蘇玄笑著搖頭道:“不管你們信不信,我對你們兩人是沒有惡意的,不然我剛才大可以趁人之危,下手的時間很多。”
月綰不置可否地哼了一聲,道:“這里很可能是一處仙墟,是仙人的墳場,我只是聽宗門長輩提過幾次,仙墟可能出現在任何地方,毫無規律可言,也從未有人知道它形成的原因以及目的,甚至就連這仙墟之中的怪物也不盡相同,這里似乎只有一頭攻擊性不強的仙虛,也算我們運氣好,萬一仙骸與神孽同在,我們肯定是十死無生,現在至少還有一線生機,但想要出去也很難,除非......”
“除非什么?”蘇玄好奇地問道。
“給我療傷丹藥,我告訴你。”
“唉,你個大宗圣女好意思問我這個窮小子拿丹藥?”
月綰秀美的額頭上青筋直冒,道:“你把我身上的所有東西搜走了,你問我?”
蘇玄微微一怔,尷尬笑道:“哦,那還真是抱歉。”
反正沒有開門口令,這個儲物袋他拿著并沒有什么用,他從懷中取出那枚繡著金絲喜鵲的錦袋丟了回去,這丫頭雖然嘴巴毒殺心重,但總是在一些不經意的地方流露出一些小女兒的嬌憨來,比起虞少溪的冷漠無情更多了一分人味兒。
月綰微微一愣,沒想到蘇玄這么容易就把儲物袋還給她了,在她的預想中兩人還得好好討價還價一番才行,月綰取出一枚碧幽幽的丹丸服下,原本煞白的臉色終于紅潤了幾分,這枚丹藥絕對不是凡品,能治療神魂損傷的丹藥都屬于圣品,可遇而不可求,說不定這一口就是百萬靈石。
“你詳細說來聽聽。”
月綰傷勢稍緩,情緒初步穩定了下來,緩緩說道:“就像我之前說得那樣仙墟的來歷神秘,至今沒有準確的解釋,我知道的說法是仙墟是由仙人死后經歷的大恐怖所形成的扭曲之物,他們被仙人強橫的精神力化作了實物,不僅擁有極端強悍的實力,還有著不死不滅的屬性,另外一種說法那是仙人殘留的執念,當然都是猜想,并沒有人能真正證實那玩意兒與仙人有關。

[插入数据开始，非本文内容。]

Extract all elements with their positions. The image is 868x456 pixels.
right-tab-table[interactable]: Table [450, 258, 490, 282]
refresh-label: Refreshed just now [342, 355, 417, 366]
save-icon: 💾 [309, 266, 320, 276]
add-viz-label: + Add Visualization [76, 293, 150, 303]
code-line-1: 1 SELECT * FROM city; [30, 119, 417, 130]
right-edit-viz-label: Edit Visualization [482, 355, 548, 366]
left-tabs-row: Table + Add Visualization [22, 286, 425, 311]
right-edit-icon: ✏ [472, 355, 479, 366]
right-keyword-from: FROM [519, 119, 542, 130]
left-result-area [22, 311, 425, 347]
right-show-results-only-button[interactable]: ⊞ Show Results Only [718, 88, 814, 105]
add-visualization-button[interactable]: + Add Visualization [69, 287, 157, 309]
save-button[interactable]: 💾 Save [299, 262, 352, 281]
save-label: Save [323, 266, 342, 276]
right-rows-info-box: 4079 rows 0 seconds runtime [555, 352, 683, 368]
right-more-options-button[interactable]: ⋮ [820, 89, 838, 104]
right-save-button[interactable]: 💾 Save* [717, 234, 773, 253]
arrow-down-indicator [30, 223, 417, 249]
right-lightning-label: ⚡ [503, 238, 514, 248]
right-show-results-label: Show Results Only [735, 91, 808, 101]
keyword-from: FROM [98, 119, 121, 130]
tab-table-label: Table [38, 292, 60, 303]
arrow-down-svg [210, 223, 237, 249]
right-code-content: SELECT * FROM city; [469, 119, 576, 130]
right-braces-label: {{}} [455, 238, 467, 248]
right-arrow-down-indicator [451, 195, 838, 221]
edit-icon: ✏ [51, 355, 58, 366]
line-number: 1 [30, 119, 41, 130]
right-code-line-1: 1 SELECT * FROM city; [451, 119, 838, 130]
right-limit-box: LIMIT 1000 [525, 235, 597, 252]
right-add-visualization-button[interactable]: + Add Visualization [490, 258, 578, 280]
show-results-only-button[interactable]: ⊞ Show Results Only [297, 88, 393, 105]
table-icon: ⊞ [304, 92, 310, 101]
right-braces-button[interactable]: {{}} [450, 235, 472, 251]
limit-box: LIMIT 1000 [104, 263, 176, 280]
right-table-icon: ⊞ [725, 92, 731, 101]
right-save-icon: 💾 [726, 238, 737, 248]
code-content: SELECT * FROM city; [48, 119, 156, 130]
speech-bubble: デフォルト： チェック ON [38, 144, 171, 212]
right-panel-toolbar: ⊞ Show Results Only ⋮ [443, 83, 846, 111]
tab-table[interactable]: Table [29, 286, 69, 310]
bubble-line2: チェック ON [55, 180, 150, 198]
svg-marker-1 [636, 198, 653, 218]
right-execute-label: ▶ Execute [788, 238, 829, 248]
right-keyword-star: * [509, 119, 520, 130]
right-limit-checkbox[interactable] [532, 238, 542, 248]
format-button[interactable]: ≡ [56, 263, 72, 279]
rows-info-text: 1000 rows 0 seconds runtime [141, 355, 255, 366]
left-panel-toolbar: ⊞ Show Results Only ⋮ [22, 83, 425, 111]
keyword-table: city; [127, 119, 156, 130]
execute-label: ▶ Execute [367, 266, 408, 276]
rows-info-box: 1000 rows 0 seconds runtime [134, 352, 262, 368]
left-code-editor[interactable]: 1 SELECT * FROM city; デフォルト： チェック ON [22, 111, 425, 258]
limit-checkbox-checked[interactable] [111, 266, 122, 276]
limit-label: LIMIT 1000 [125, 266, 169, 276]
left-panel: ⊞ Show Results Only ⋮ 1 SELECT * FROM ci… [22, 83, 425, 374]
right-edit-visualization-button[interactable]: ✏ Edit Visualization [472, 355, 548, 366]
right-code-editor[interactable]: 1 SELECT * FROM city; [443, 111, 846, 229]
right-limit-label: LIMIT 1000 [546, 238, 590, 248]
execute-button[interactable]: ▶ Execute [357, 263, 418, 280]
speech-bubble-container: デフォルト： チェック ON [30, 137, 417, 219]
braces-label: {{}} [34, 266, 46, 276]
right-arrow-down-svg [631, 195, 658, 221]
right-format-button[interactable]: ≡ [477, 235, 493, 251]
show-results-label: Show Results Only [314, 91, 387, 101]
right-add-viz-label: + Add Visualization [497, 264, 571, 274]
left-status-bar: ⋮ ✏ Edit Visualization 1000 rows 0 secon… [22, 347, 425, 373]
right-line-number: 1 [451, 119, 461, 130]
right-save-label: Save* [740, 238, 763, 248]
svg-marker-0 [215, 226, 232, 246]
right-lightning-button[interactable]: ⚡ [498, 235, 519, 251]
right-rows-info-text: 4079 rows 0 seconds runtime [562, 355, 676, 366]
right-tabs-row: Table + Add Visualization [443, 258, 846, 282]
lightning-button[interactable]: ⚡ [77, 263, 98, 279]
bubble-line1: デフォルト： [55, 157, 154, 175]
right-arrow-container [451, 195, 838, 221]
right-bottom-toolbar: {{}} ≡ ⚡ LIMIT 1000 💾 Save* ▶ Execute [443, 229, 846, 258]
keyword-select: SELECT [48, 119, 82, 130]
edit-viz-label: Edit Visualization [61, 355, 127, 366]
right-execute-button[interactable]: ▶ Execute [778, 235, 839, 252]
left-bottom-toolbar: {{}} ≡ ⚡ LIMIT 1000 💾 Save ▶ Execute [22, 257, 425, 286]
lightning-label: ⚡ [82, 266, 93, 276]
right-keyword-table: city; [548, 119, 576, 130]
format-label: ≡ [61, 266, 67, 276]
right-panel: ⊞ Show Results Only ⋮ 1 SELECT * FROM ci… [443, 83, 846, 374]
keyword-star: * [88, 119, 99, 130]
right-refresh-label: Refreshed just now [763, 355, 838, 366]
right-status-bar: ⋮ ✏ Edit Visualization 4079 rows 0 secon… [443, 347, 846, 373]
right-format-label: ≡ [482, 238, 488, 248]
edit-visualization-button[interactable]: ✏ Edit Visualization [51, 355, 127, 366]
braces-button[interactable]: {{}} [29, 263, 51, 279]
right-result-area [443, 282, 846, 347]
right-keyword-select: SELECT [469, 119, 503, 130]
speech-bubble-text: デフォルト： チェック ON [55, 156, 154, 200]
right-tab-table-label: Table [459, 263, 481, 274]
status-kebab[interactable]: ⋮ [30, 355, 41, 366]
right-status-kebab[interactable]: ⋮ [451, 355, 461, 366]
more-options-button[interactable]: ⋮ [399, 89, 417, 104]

“這么詭異?怎么逃出去。”蘇玄心中凜然,若是這樣的話,這次可真就是陰溝里翻船了。
“唯一的辦法是由外界破開這座仙墟,我們才有機會跑出去。”
“有什么辦法,讓外面的人發現這里?”
“吼~”空中的虛越發狂暴了,好像是身上爬了幾只跳蚤,但卻尋不到蟲子蹤影,正在無差別釋放威壓,鎮殺四周的一切,蘇玄與月綰臉色微凝,幾乎同時封印了丹田靈力,將自身存在降低到最小,之前就發現這玩意兒對靈力很是敏感,估計剛才月綰打開儲物袋的小小舉動又觸動了這只仙虛的某根神經,讓它發起瘋來。
“從現在起,我們約法三章,不許再動用靈力。”
月綰臉色一僵,沉吟了一陣,最終還是無奈地點頭答應了,反正她現在受傷頗重用不用靈力,都不是這個玄肅的對手,不如識相一點。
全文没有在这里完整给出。